11 Replies Latest reply on Dec 21, 2005 10:04 AM by manik

    CacheLoader: exists() before get() inefficient - solution?

    antonyblakey

      I have a CacheLoader that I am using to allow a TreeCache to act as the primary interface to a DAV/JDBC data model. Each access to the backend can be quite expensive. I note that a CacheLoader.get() is always preceeded by a CacheLoader.exists(), which seems redundant to me and has the unfortunate effect of doubling the backend load. Am I missing something here?

        • 1. Re: CacheLoader: exists() before get() inefficient - solutio
          belaban

          You're right. I have created a JIRA issue (http://jira.jboss.com/jira/browse/JBCACHE-118) that I already started working on. However, it broke the CacheLoader unit tests, so I commented my changes and moved to issue to 1.2.3. I don't want to retest 1.2.2 extensively, this is just the standalone module plus some minor changes

          • 2. Re: CacheLoader: exists() before get() inefficient - solutio
            manik

            Sorry, just realised this forum already exists - I started a new one on the same subject. I'll cross-post here, pls ignore the new one I created.

            Looking at JBCACHE-118 now.

            There is a reported inefficiency of calling loader.exists() before calling loader.get().

            We could call loader.get() directly, but since only attribs are stored in the cache loader, loader.get() returning null could mean the node does not exist or that the node does exist but doesn't contain any data. Which means that if loader.get() returns a null, we would THEN have to call loader.exist() to test whether the node exists in the first place.

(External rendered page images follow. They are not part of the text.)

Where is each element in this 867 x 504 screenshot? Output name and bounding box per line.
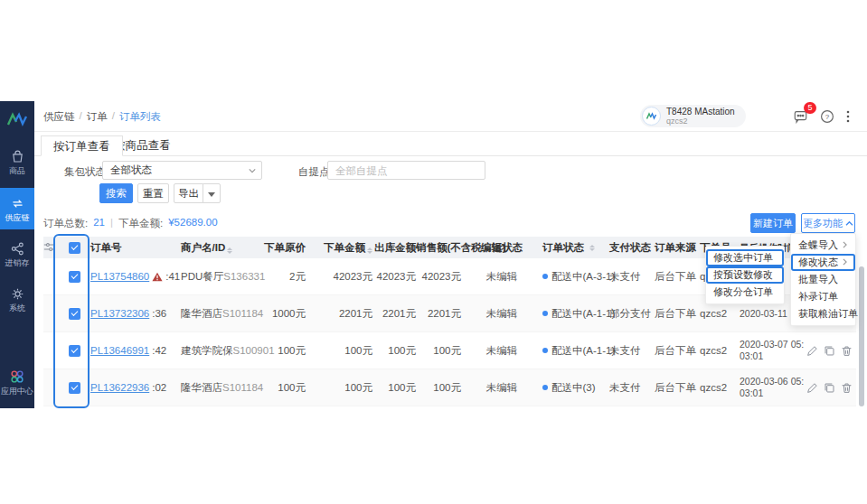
header-order-status[interactable]: 订单状态: [542, 241, 609, 255]
merchant-id: S101184: [222, 382, 263, 393]
sidebar: 商品 供应链 进销存: [0, 101, 34, 408]
sort-icon: [589, 245, 595, 251]
menu-item-batch-import[interactable]: 批量导入: [791, 271, 855, 288]
order-link[interactable]: PL13646991: [90, 345, 149, 356]
cell-sales: 100元: [416, 381, 461, 395]
order-time-fragment: :02: [152, 382, 166, 393]
order-link[interactable]: PL13622936: [90, 382, 149, 393]
sidebar-item-label: 供应链: [5, 213, 30, 222]
vertical-scrollbar[interactable]: [859, 266, 864, 406]
bag-icon: [10, 149, 25, 164]
cell-edit-status: 未编辑: [461, 344, 542, 358]
order-link[interactable]: PL13732306: [90, 308, 149, 319]
reset-button[interactable]: 重置: [137, 183, 169, 203]
header-edit-status: 编辑状态: [461, 241, 542, 255]
search-button[interactable]: 搜索: [99, 183, 133, 203]
cell-outbound: 42023元: [372, 270, 416, 284]
notification-badge: 5: [804, 102, 816, 114]
package-status-value: 全部状态: [110, 164, 152, 175]
chevron-down-icon: [248, 167, 257, 174]
select-all-checkbox[interactable]: [69, 242, 80, 254]
cell-edit-status: 未编辑: [461, 381, 542, 395]
sidebar-item-label: 应用中心: [1, 387, 33, 396]
column-settings-icon[interactable]: [43, 241, 58, 255]
supply-chain-icon: [10, 196, 25, 211]
user-account-chip[interactable]: T8428 MAstation qzcs2: [640, 105, 746, 127]
header-source: 订单来源: [655, 241, 700, 255]
kebab-menu-icon[interactable]: [842, 109, 854, 126]
cell-pay-status: 部分支付: [609, 307, 655, 321]
menu-item-modify-status[interactable]: 修改状态: [791, 254, 855, 271]
summary-divider: |: [110, 217, 113, 230]
menu-item-supplement-order[interactable]: 补录订单: [791, 288, 855, 305]
cell-outbound: 100元: [372, 344, 416, 358]
cell-outbound: 100元: [372, 381, 416, 395]
row-checkbox[interactable]: [69, 308, 80, 320]
cell-order-amount: 100元: [306, 344, 372, 358]
order-amount-value: ¥52689.00: [168, 217, 217, 230]
cell-orig-price: 2元: [264, 270, 306, 284]
export-dropdown-button[interactable]: [203, 183, 221, 203]
package-status-select[interactable]: 全部状态: [102, 161, 262, 180]
menu-item-modify-selected-orders[interactable]: 修改选中订单: [706, 249, 784, 266]
help-icon[interactable]: ?: [820, 109, 834, 126]
cell-orig-price: 1000元: [264, 307, 306, 321]
more-functions-menu: 金蝶导入 修改状态 批量导入 补录订单 获取粮油订单: [790, 233, 856, 326]
edit-icon[interactable]: [806, 382, 818, 394]
order-time-fragment: :36: [152, 308, 166, 319]
cell-sales: 42023元: [416, 270, 461, 284]
copy-icon[interactable]: [824, 382, 835, 394]
cell-order-status: 配送中(A-1-1): [551, 344, 615, 358]
more-functions-label: 更多功能: [803, 214, 843, 232]
sort-icon: [227, 247, 232, 254]
row-checkbox[interactable]: [69, 271, 80, 283]
caret-up-icon: [845, 220, 853, 227]
status-dot: [542, 311, 548, 316]
edit-icon[interactable]: [806, 345, 818, 357]
sidebar-item-app-center[interactable]: 应用中心: [0, 361, 34, 403]
svg-text:?: ?: [825, 113, 830, 121]
sidebar-item-supply-chain[interactable]: 供应链: [0, 188, 34, 229]
order-count-label: 订单总数:: [43, 217, 88, 230]
menu-item-modify-split-orders[interactable]: 修改分仓订单: [706, 284, 784, 301]
cell-operator: qzcs2: [700, 382, 740, 393]
merchant-id: S101184: [222, 308, 263, 319]
pickup-point-input[interactable]: [327, 161, 485, 180]
more-functions-button[interactable]: 更多功能: [801, 213, 855, 233]
export-button[interactable]: 导出: [174, 183, 203, 203]
delete-icon[interactable]: [841, 382, 853, 394]
new-order-button[interactable]: 新建订单: [750, 213, 796, 233]
menu-item-modify-by-preset[interactable]: 按预设数修改: [706, 266, 784, 284]
header-merchant[interactable]: 商户名/ID: [181, 241, 264, 255]
app-center-icon: [9, 369, 25, 385]
app-window: 商品 供应链 进销存: [0, 0, 867, 504]
cell-edit-status: 未编辑: [461, 307, 542, 321]
header-order-amount[interactable]: 下单金额: [306, 241, 372, 255]
cell-sales: 100元: [416, 344, 461, 358]
menu-item-kingdee-import[interactable]: 金蝶导入: [791, 237, 855, 254]
sidebar-item-goods[interactable]: 商品: [0, 141, 34, 182]
sidebar-item-label: 商品: [9, 166, 25, 175]
copy-icon[interactable]: [824, 345, 835, 357]
merchant-name: PDU餐厅: [181, 271, 223, 282]
order-time-fragment: :42: [152, 345, 166, 356]
cell-outbound: 2201元: [372, 307, 416, 321]
row-checkbox[interactable]: [69, 382, 80, 394]
order-link[interactable]: PL13754860: [90, 271, 149, 282]
share-nodes-icon: [10, 241, 25, 257]
row-checkbox[interactable]: [69, 345, 80, 357]
tab-view-by-order[interactable]: 按订单查看: [41, 135, 123, 156]
delete-icon[interactable]: [841, 345, 853, 357]
user-name: T8428 MAstation: [666, 107, 735, 117]
merchant-name: 建筑学院保: [181, 345, 233, 356]
breadcrumb-orders[interactable]: 订单: [87, 110, 108, 124]
breadcrumb-supply-chain[interactable]: 供应链: [43, 110, 75, 124]
sidebar-item-inventory[interactable]: 进销存: [0, 233, 34, 275]
breadcrumb-separator: /: [80, 110, 82, 124]
menu-item-fetch-grain-orders[interactable]: 获取粮油订单: [791, 305, 855, 322]
status-dot: [542, 274, 548, 279]
header-pay-status: 支付状态: [609, 241, 655, 255]
cell-source: 后台下单: [655, 307, 700, 321]
sidebar-item-system[interactable]: 系统: [0, 278, 34, 320]
cell-order-status: 配送中(A-3-1): [551, 270, 615, 284]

            1) The most efficient thing I can think of is to mandate in the API that loader.get() ALWAYS returns a Map of data, an empty map if there is no data. A null ALWAYS means the node doesn't exist. But this may involve patching our CacheLoaders (easy) and clients patching their custom CacheLoaders (harder).

            The next best option depends on use case.

            2) If most nodes contain data then it is best to do a loader.get() followed by (maybe) a loader.exists().

            3) If most nodes are empty, then the current implementation of loader.exists() followed by loader.get() is better.

            I have both implementations with me at the moment, with a new test case (CacheLoaderMethodCallCounterTest) that counts how many times each cache loader method is called and this is how I determined the above.

            Does anyone have any idea of most common use cases? I hardly think many people would have caches of many nodes without any data in them (case 3 above) while I think the case of having nodes with data (case 2 above) is more common. I don't suppose there is any chance we could "enforce" a change in API semantics (case 1, most efficient), is there? :)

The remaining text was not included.